Presley pozostał twórczym geniuszem, powiedział. Ale „w przeważającej części jego muzyka była zaniedbywana, w dużej mierze dlatego, że jego wytwórnia płytowa całkowicie go zaniedbała i starała się jedynie wykorzystać legendę, nazwisko.”
Młoda śmierć – ale nie młodego Jamesa Deana – oznaczała, że wizerunek Presleya był pogrążony w estetyce lat 70-tych, którą kultura była na granicy zdecydowanego odrzucenia. Nie można go było docenić bez mrugnięcia okiem. Dread Zeppelin, nowatorski zespół z początku lat 90-tych, wplótł utwory Led Zeppelin w rytm reggae, a ich głównym wokalistą był oczywiście grubas w kombinezonie o imieniu Tortelvis, ha ha. Wcielający się w postać Elvisa artyści pojawili się w komedii Nicolasa Cage’a „Miesiąc miodowy w Vegas”, co stanowiło część działającego shtick’u.
Oznaczyło to również, że ominęły go powroty i krytyczne przewartościowania, którymi cieszyli się inni wykonawcy po latach spędzonych na pustkowiu – Glen Campbell, Leonard Cohen, Brian Wilson, Tom Jones, Johnny Cash.
To ekscytujące wyobrazić sobie Elvisa w latach 90-tych, występującego w MTV na koncercie „Unplugged” lub VH1 „Storytellers”, z krótkimi włosami i w pięknym garniturze, z głosem, który otacza pomieszczenie.
„Kiedy widzisz zdjęcia tego, jak ludzie wyobrażają sobie, że wyglądałby dzisiaj, to jest to ten siwowłosy facet z bokobrodami. Ale on zawsze zmieniał się z duchem czasu” – powiedział Dwight Icenhower, artysta Elvisa z Orlando, który w zeszłym roku został uznany za najlepszego w kraju odtwórcę roli Presleya.
Do wtorkowego występu podczas dorocznych obchodów „Tygodnia Elvisa” w Memphis, Icenhower przygotował wersje piosenek, które według niego Presley mógł kiedyś wykonać: „Rock This Town” zespołu Stray Cats, „Don’t Let the Sun Go Down on Me” Eltona Johna i „Fire” Bruce’a Springsteena.”
„Elvis zawsze miał dobrą smykałkę do znajdowania idealnych piosenek,” powiedział. „On po prostu by się dostosował.”

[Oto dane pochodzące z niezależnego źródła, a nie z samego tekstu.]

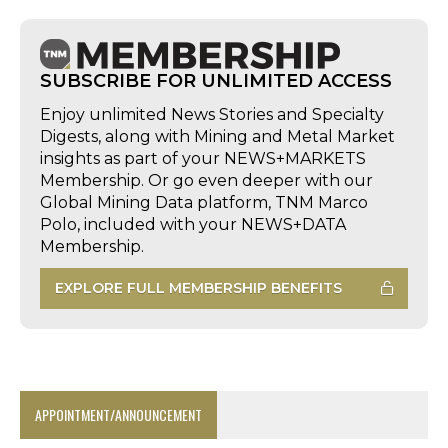
SUBSCRIBE FOR UNLIMITED ACCESS
Enjoy unlimited News Stories and Specialty
Digests, along with Mining and Metal Market
insights as part of your NEWS+MARKETS
Membership. Or go even deeper with our
Global Mining Data platform, TNM Marco
Polo, included with your NEWS+DATA
Membership.
EXPLORE FULL MEMBERSHIP BENEFITS
APPOINTMENT/ANNOUNCEMENT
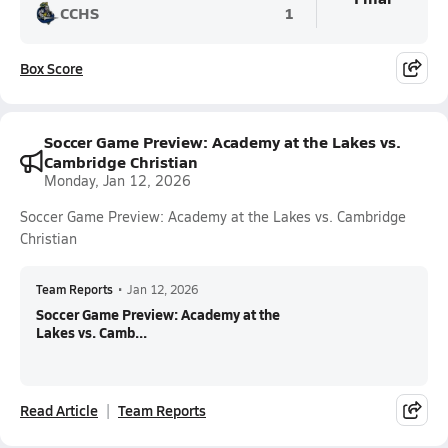
CCHS
1
Box Score
Soccer Game Preview: Academy at the Lakes vs.
Cambridge Christian
Monday, Jan 12, 2026
Soccer Game Preview: Academy at the Lakes vs. Cambridge
Christian
Team Reports
•
Jan 12, 2026
Soccer Game Preview: Academy at the
Lakes vs. Camb...
Read Article
Team Reports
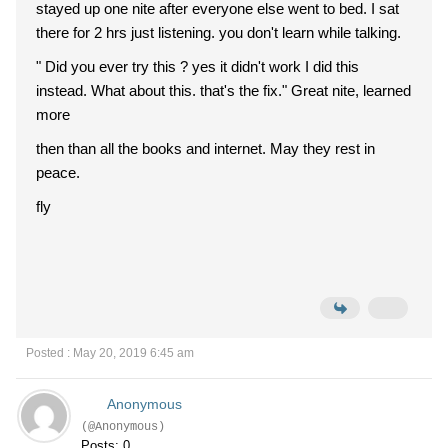
stayed up one nite after everyone else went to bed. I sat
there for 2 hrs just listening. you don't learn while talking.
" Did you ever try this ? yes it didn't work I did this
instead. What about this. that's the fix." Great nite, learned
more
then than all the books and internet. May they rest in
peace.
fly
Posted : May 20, 2019 6:45 am
Anonymous
(@Anonymous)
Posts: 0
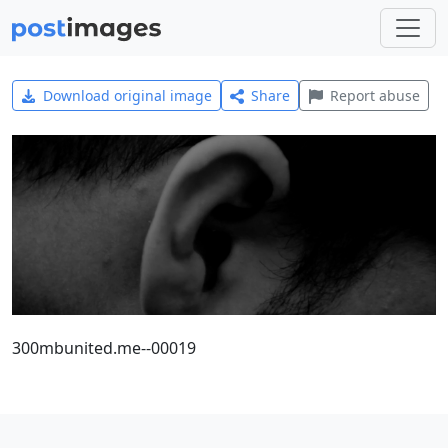
Download original image
Share
Report abuse
300mbunited.me--00019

Pozostali artyści (Rolling Stones, Chuck Berry, Bowie), nieco młodsi lub przynajmniej bardziej wytrzymali, musieli wymyślić, jak zestarzeć się jako gwiazdy rocka, a następnie zaoferować te estetyczne szablony jeszcze młodszym gwiazdom rocka – drogie krawiectwo, występy w korporacjach, stonowane ballady, wiejskie posiadłości, drugie żony supermodelek, aktywizm ekologiczny, tytuły szlacheckie.
A jednak, jak mówi Guralnick, „nie sądzę, by Elvis chciał zestarzeć się jako gwiazda rocka.”
Zestarzeć się, jasne. Elvis był chory i cierpiał na kryzys zaufania, Guralnick mówi, ale ludzie wychodzą z ogona, a więc Elvis mógłby mieć, gdyby jego serce nie zatrzymało się tego dnia 40 lat temu. Mogła to być operacja zmieniająca życie, kilka antydepresantów, wycieczka do Betty Ford, a potem długa wspinaczka z powrotem.
Jednak Guralnick nie wyobraża sobie Presleya wyruszającego w lukratywne trasy koncertowe, którymi cieszyli się jego szczęśliwsi rówieśnicy. Bardziej prawdopodobne jest, że człowiek wielu powrotów skierowałby się w nowym kierunku – najprawdopodobniej w stronę muzyki gospel, w której odniósł już pewien sukces w latach 70-tych.
„Mógłby znaleźć w tym prawdziwą satysfakcję” – mówi Guralnick. „Nie oglądał się za siebie. Nie chciał pozostać w miejscu.”